Former NASCAR team owner

Rodney W. Osterlund (born November 19, 1934) is an American former racing team owner and businessman. He was a NASCAR Winston Cup Series car owner from 1977 to 1981, and then again from 1989 to 1991. Osterlund's first race as a car owner was at the 1977 Cam 2 Motor Oil 400 while his final race as a car owner was at the 1991 Daytona 500. He won the 1980 NASCAR Winston Cup Series as an owner with driver Dale Earnhardt.
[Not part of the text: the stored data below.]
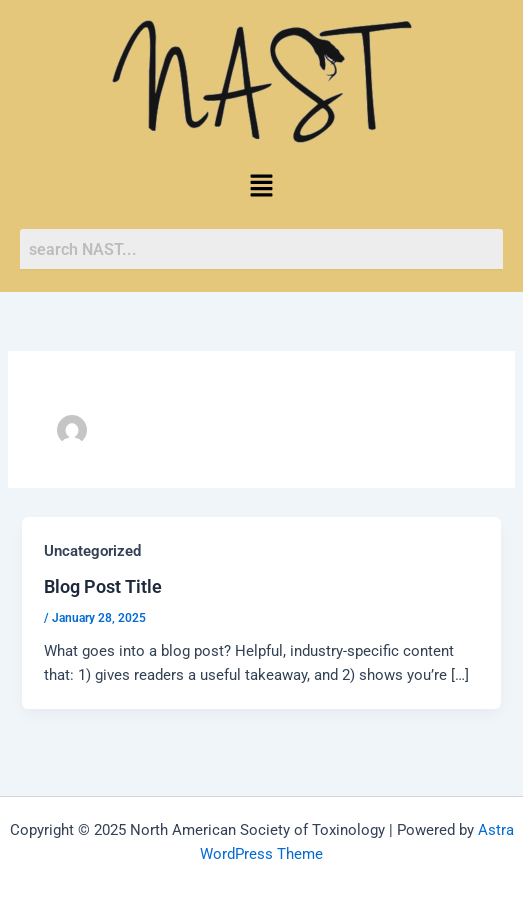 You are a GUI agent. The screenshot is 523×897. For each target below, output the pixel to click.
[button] (261, 187)
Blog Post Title (103, 586) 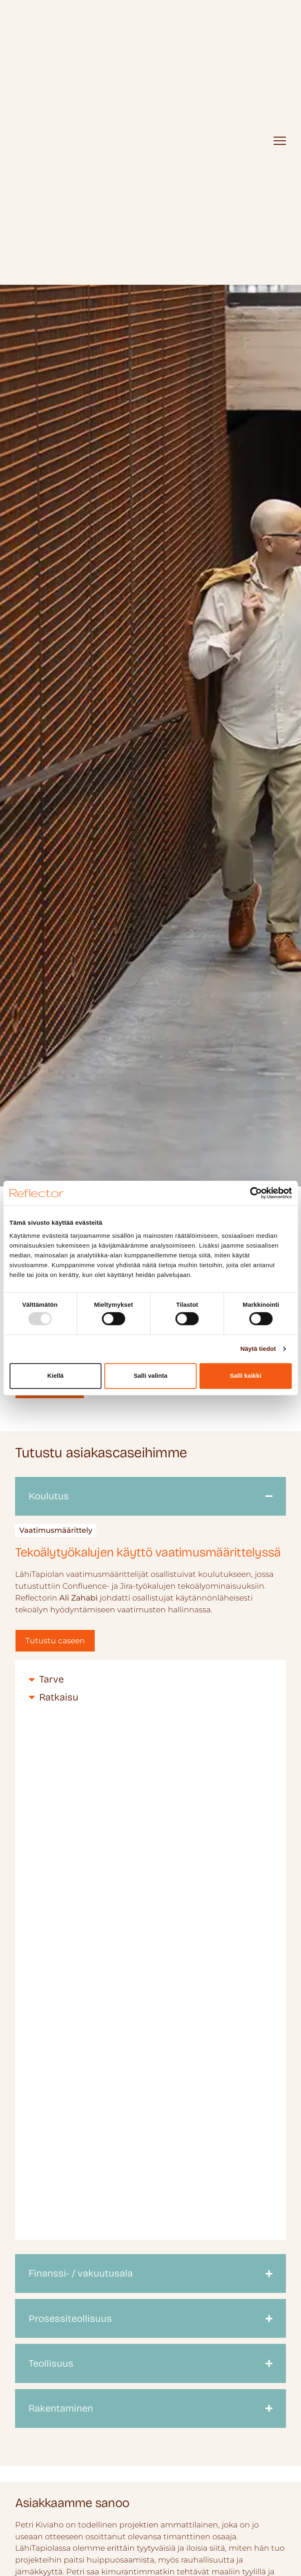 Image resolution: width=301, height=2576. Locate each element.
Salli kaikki (245, 1375)
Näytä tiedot (258, 1348)
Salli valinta (150, 1375)
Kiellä (55, 1375)
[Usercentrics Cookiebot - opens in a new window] (256, 1193) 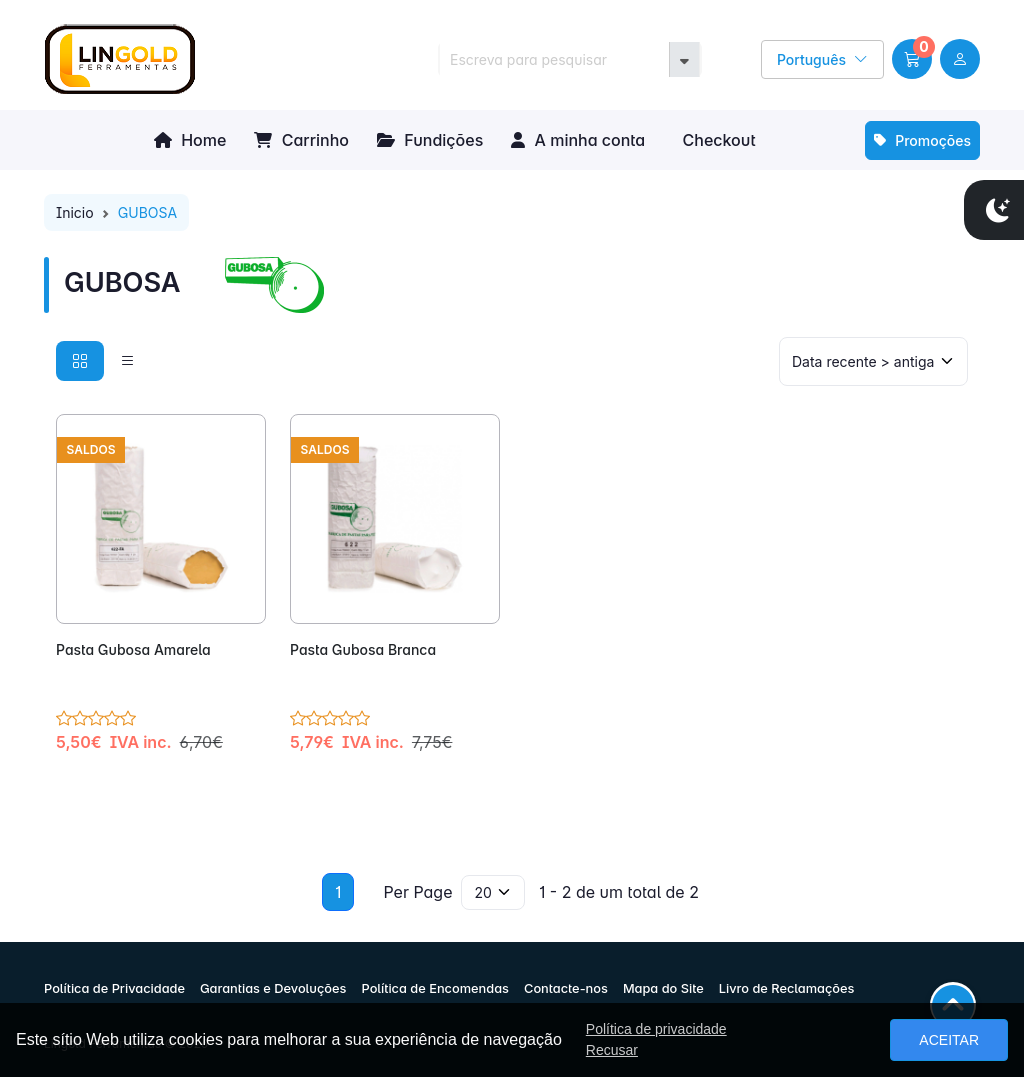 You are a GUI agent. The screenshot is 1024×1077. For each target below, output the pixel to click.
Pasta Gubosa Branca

In 2010, Osterlund was inducted into the West Coast Stock Car Hall of Fame.

==Team history==
Osterlund started his first team in 1977. In 1979, he hired rookie Dale Earnhardt, who went on to win Rookie of the Year, and then the championship in 1980. Osterlund sold this team to Jim Stacy in the middle of the 1981 season. Earnhardt drove four races for Stacy before he left for Richard Childress Racing.

==Drivers==
Osterlund fielded cars four drivers from which Earnhardt won Osterlund his only Winston Cup Championship in 1980. Other notable drivers include Neil Bonnett in 1977, Dave Marcis in 1978, David Pearson subbing in for an injured Dale Earnhardt in 1979, Hut Stricklin in 1989, and Jimmy Spencer in 1990. As of 2009 he lives in California.

==Statistics==
Osterlund as a car owner had 201 starts, 7 wins, 59 top 5 finishes, 91 top 10 finishes, 5 poles, and the 1980 Winston Cup points championship.